Bias Crimes Hate Crimes Ethnoviolence

  • Targets are those who threaten identity, beliefs, values, and possessions
    Peer pressure

“I have a reputation as a tough guy who defends the neighborhood and I want to keep it. People know when you’ve taken care of people who don’t belong in the neighborhood"
Pop Culture feeds the urge to defend one’s self
Popular culture, films, television, and advertising influence people to believe stereotypes that label whole groups

  • Economic downturns and tragedy make people fearful and anxious; it causes them to blame others for their unemployment, financial struggles, etc; “Scapegoat”

ANALYSIS

Burman recognizes that immigration creates a more diverse and multicultural society, but that is all he mentions. Since there are people from different countries present in America does that mean America is diverse and multicultural? What does he mean by diverse and multicultural because it also seems like he sees immigrants as inferior, and that is not how multiculturalism should be viewed. Along with this idea of a diverse society, he recognizes the economic benefit and how it revitalizes rich countries like America.

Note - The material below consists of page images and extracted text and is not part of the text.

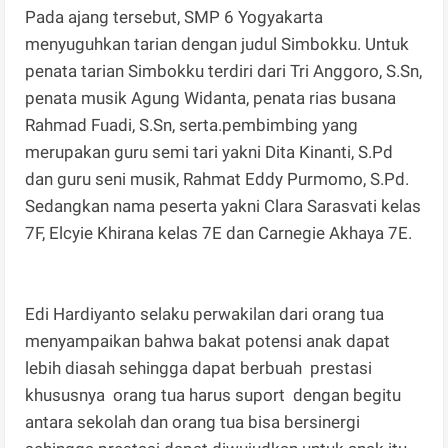
Pada ajang tersebut, SMP 6 Yogyakarta
menyuguhkan tarian dengan judul Simbokku. Untuk
penata tarian Simbokku terdiri dari Tri Anggoro, S.Sn,
penata musik Agung Widanta, penata rias busana
Rahmad Fuadi, S.Sn, serta.pembimbing yang
merupakan guru semi tari yakni Dita Kinanti, S.Pd
dan guru seni musik, Rahmat Eddy Purmomo, S.Pd.
Sedangkan nama peserta yakni Clara Sarasvati kelas
7F, Elcyie Khirana kelas 7E dan Carnegie Akhaya 7E.
Edi Hardiyanto selaku perwakilan dari orang tua
menyampaikan bahwa bakat potensi anak dapat
lebih diasah sehingga dapat berbuah prestasi
khususnya orang tua harus suport dengan begitu
antara sekolah dan orang tua bisa bersinergi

He creates a binary between immigrants and “dirty, demeaning, difficult, and dangerous jobs;” cheap labor. He says America’s conception of itself is a universal society; open and welcoming, and it is to some degree but with his words it seems like America is taking advantage of these immigrants and giving them the jobs Americans do not want. Why does this binary exist?

Although Burman believes immigrants benefit the economy, others believe they are taking away opportunities of economic prosperity, and this is why hate crimes are committed. With these two readings you see the different perceptions of immigration, and racial and ethnic people of America. People feel they need to defend what they believe is rightfully theirs and they blame others for their misfortunes; they blame minority groups, “undesirable human beings,” “despised ethnic groups.”

Chasin mentions a story of a woman who resents the fact that she has lived in Jersey City her whole life but can barely pay rent while Indians come and buy property. Automatically I defend the Indians, they have every right, but as I thought about it more, in a sense, I can relate. When I think of home, of Hawaii, I think of people who did not grow up in Hawaii crowding the island, destroying its natural beauty and developing its land, people who do not have respect for the land, who overlook the culture and only see Hawaii for its scenery and luaus. I started to feel resentment myself because to me Hawaii is so much more, but I stopped and I realized the only people who should have a say in this and whose words really do matter are the Native Hawaiians; and here on the mainland, the Native Americans. Not the locals, not someone who has lived there their whole lives, not me, but the indigenous people of the land. This was a real eye opener for me. Growing up on Maui really made me appreciate everything about Hawaii culture and I have grown attached to it, even protective but that does not mean I can say who can and cannot live on the islands.